Fri. Nov 18th, 2022

Australias most decorated living soldier Ben Roberts-Smith has confirmed his own conduct is being investigated in a bombshell report to be released next week.The SAS hero, who was awarded the Victoria Cross in 2011 for bravery under fire during his fifth tour of Afghanistan, has strongly denied any wrongdoing.
In a statement, Mr Roberts-Smith said he welcomed the appointment of a special investigator to test the claims.
“I welcome the announcement today by the Prime Minister and the Minister for Defence which has for the first time accurately clarified that it was no part of the Inspector-General of the Australian Defence Force’s (IGADF) remit to make any findings of fact in relation to rumours concerning special forces soldiers,” he said.
“It is heartening to hear that these matters, which have been the subject of rumours for years, will now be examined by a Special Investigator’s Office with expertise and experience to consider evidence not rumours and make decisions based on evidence rather than on unsubstantiated rumours.

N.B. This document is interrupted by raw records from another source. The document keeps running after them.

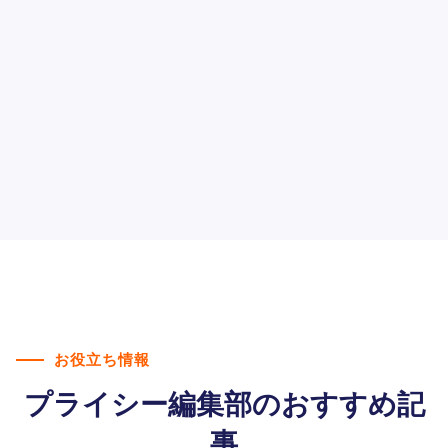
M.Iさん
20代女性（社会人）
お役立ち情報
プライシー編集部のおすすめ記
事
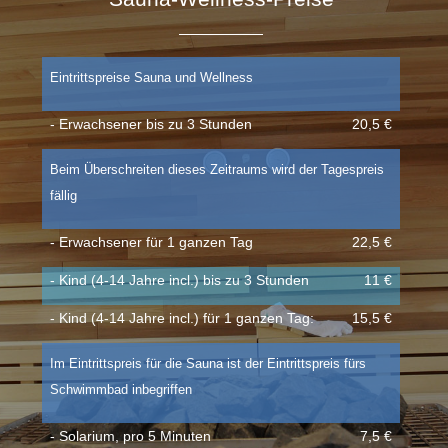
Eintrittspreise Sauna und Wellness
- Erwachsener bis zu 3 Stunden
20,5 €
Beim Überschreiten dieses Zeitraums wird der Tagespreis
fällig
- Erwachsener für 1 ganzen Tag
22,5 €
- Kind (4-14 Jahre incl.) bis zu 3 Stunden
11 €
- Kind (4-14 Jahre incl.) für 1 ganzen Tag:
15,5 €
Im Eintrittspreis für die Sauna ist der Eintrittspreis fürs
Schwimmbad inbegriffen
- Solarium, pro 5 Minuten
7,5 €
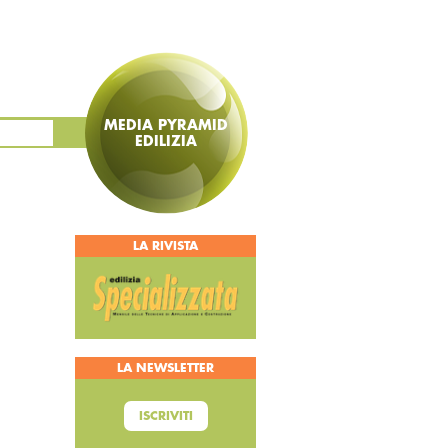
MEDIA PYRAMID
EDILIZIA
LA RIVISTA
LA NEWSLETTER
ISCRIVITI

“It is regrettable that the IGADF Inquiry took such an extraordinarily long time to be finalised. While I appreciate the complexity of the task ahead for the Special Investigator, I am hopeful that this next phase will be completed as expeditiously as possible so that all the
current and former special forces soldiers who have been deeply impacted by the Inquiry process can move on with their lives.”

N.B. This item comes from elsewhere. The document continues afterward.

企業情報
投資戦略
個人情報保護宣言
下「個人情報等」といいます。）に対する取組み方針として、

The 42-year-old former soldier, who left the Army as a Corporal in 2013, is involved in a long-running defamation case involving Fairfax and the Nine network.
“I would also like to take this opportunity to correct the false claims repeatedly made in the Nine press that the IGADF Inquiry referred any matter about me to the AFP for investigation,” he said.
“That is untrue. As the Federal Court heard on 8 October 2020 in my defamation proceedings against Nine, the AFP investigations were commenced in May 2018 following a referral from a member of the Melbourne media.”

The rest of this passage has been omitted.